■ **WHAT YOU SHOULD DO**
Two lines below mark the span: the one containing "en Mexicali, y" and the one containing "imputados por los". Set down both, plus every line between, exactly as they stand, and nothing else.

---------- MATERIAL PROVIDED

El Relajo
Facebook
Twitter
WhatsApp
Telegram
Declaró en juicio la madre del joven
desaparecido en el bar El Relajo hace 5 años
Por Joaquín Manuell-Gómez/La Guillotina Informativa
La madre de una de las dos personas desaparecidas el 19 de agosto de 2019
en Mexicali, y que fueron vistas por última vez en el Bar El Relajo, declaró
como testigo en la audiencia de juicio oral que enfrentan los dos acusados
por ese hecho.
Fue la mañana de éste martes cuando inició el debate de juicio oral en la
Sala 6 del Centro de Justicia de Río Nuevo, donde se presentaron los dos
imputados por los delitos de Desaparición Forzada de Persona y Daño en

--------------------
---------- MATERIAL PROVIDED

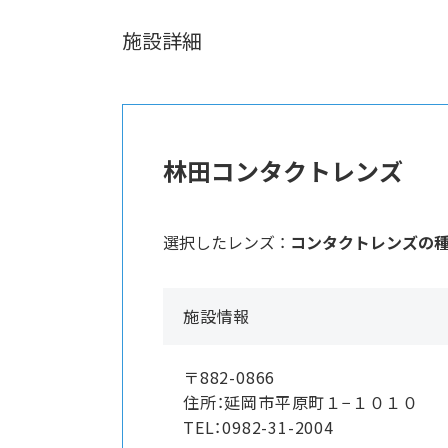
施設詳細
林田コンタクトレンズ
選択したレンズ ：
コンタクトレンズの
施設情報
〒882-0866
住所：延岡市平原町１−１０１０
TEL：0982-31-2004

--------------------

■ **RESULT**
en Mexicali, y que fueron vistas por última vez en el Bar El Relajo, declaró
como testigo en la audiencia de juicio oral que enfrentan los dos acusados
por ese hecho.
Fue la mañana de éste martes cuando inició el debate de juicio oral en la
Sala 6 del Centro de Justicia de Río Nuevo, donde se presentaron los dos
imputados por los delitos de Desaparición Forzada de Persona y Daño en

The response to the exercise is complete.